Some forer@s are bemoaning the fact that, in their countries, there are too few male teachers.  In England, there are very few male teachers at elementary level,  but lots at secondary level.

What is the situation in your country and how do you feel about it?  Does the sex of a teacher have a notable effect on students?  Is your government trying to address any disparity?  Are there, for instance, more female teachers in art and more male in sciences?


----------



## GenJen54

My problem is not so much the gender of the teachers. It is the qualification of the teachers. 

Sadly, in my state, where budget shortfalls for education are commonplace, many of the male teachers are not hired as teachers, but as sports coaches. They are then asked to teach some class (social studies, history, English among them) in order for the budget to balance. 

This happened at the high school I attended, as well, although I only encountered a male coach-as-teacher in one class.

I think the general trend, however, remains the same. The majority of elementary teachers are female. Then by the time high school arrives, approximately 20-25% of the teachers are male. In the school I attended, the male teachers primarily taught the advanced mathematics and science classes, although one of our fine arts teachers was also male. 

As to your other questions, I don't think our government (schools are run primarily by each state) cares much about the disparity. They are trying to balance their budget, which is why it is not uncommon to see teachers pulling double-duty as sports coaches...or in my state, sports coaches pulling double-duty as teachers. 

On a personal aside, I struggled in math my entire school career, having only had male teachers up until that point. When I took a math class my junior year in high school that happened to be taught by a woman, I excelled. I have always wondered if it was her means of communication, or simply the subject-matter (trig) that made the difference. Whatever it was, I "got it."


----------



## Etcetera

I'll copy here my posts from the thread mentioned above.



> I've just thought that, indeed, before 1917 school teachers in Russia were mainly men, and they were well respected people.
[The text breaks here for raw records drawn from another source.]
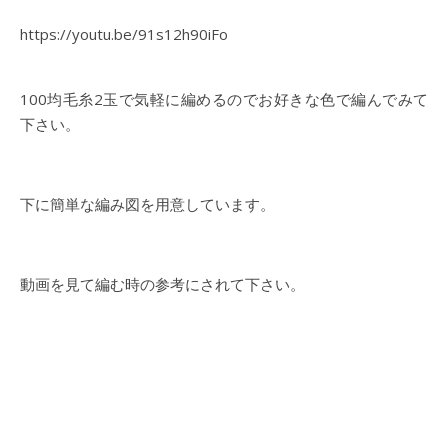
https://youtu.be/91s12h90iFo
100均毛糸2玉で気軽に編めるのでお好きな色で編んでみて
下さい。
下に簡単な編み図を用意しています。
動画を見て編む時の参考にされて下さい。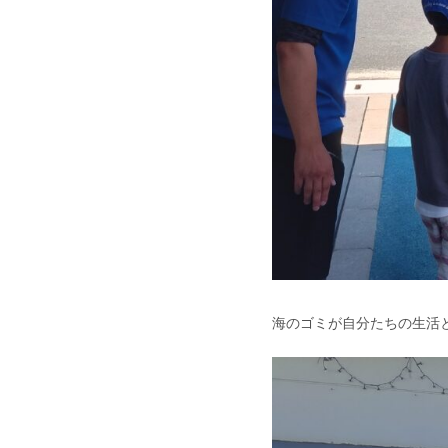
海のゴミが自分たちの生活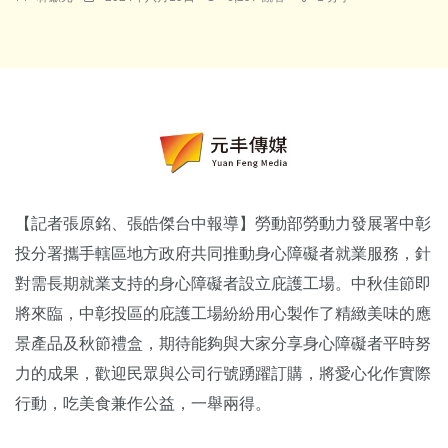
【記者張原銘、張皓傑台中報導】勞動部勞動力發展署中彰
投分署攜手轄區地方政府共同推動身心障礙者就業服務，針
對需長期就業支持的身心障礙者設立庇護工場。中秋佳節即
將來臨，中彰投區的庇護工場紛紛用心製作了精緻美味的應
景產品及秋節禮盒，期待能夠與大家分享身心障礙者平時努
力的成果，歡迎民眾與公司行號踴躍訂購，將愛心化作實際
行動，吃美食兼作公益，一舉兩得。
I don't know if their salaries were high, but I suppose it might be so.
> And after 1917 communists came, and teaching gradually became feminised...


 


> Here male teachers are few, even at universities. But at universities at also depends on the faculy. For example, at my Faculty of Philology most teachers are female, but at the Faculty for Jurisprudence most are male.


 
I must admit that my favourite teachers are male.  
As for the government's position - oh, it's so good that somebody still wants to teach children!..


----------



## moodywop

Here's the breakdown in my secondary school (1416 students between the ages of 14 and 18).

Female teachers: 118

Male teachers: 40

However, my school has a large section concentrating on business studies, where the percentage of male teachers is a bit higher.

When it comes to the humanities, there are only a few male teachers:

Italian/Latin/History/Philosophy:

Female teachers: 35 Male teachers: 6

Modern Languages (English/French/German):

Female teachers: 16 Male teachers: 2

In 2000 the percentages of female teachers in Italy were as follows:

Primary school : 95%

Middle School(11-14) : 73%

Secondary school (14-18): 60%


The average monthly salary is 1300-1400 euro.

The disparity is not perceived as a problem in Italy.


----------



## djchak

I could have probably become a teacher, as some members of my family are.

But the pay is awful, and acedemia is a stifling, politically correct environment, so I decided to go into IT.

I don't regret it. Some men decide to be Teachers when they are young, to work like 3 years, and then get another job. Bottom line... the pay, pressure, and environment is often not encouraging.


----------



## emma42

OFSTED, the Office for children and learners in England and Wales, reports that since 1993 there has been a 7% fall in the number of male teachers at secondary school and a 2% rise in the number of female teachers. Female teachers now outnumber male teachers at secondary level.

However, only 22% of secondary head teachers are women.


----------



## Tatzingo

emma42 said:
			
		

> Female teachers now outnumber male teachers at secondary level.



Emma,

I thought that this had always been the case? What is the current ratio according to OFSTED? (secondary ed.)

Tatz.


----------



## emma42

At secondary level it's 55% female teachers.  At primary level - 85%.


----------



## Fernando

My opinion as a student:

- I have had both male and female teachers throughout my student life.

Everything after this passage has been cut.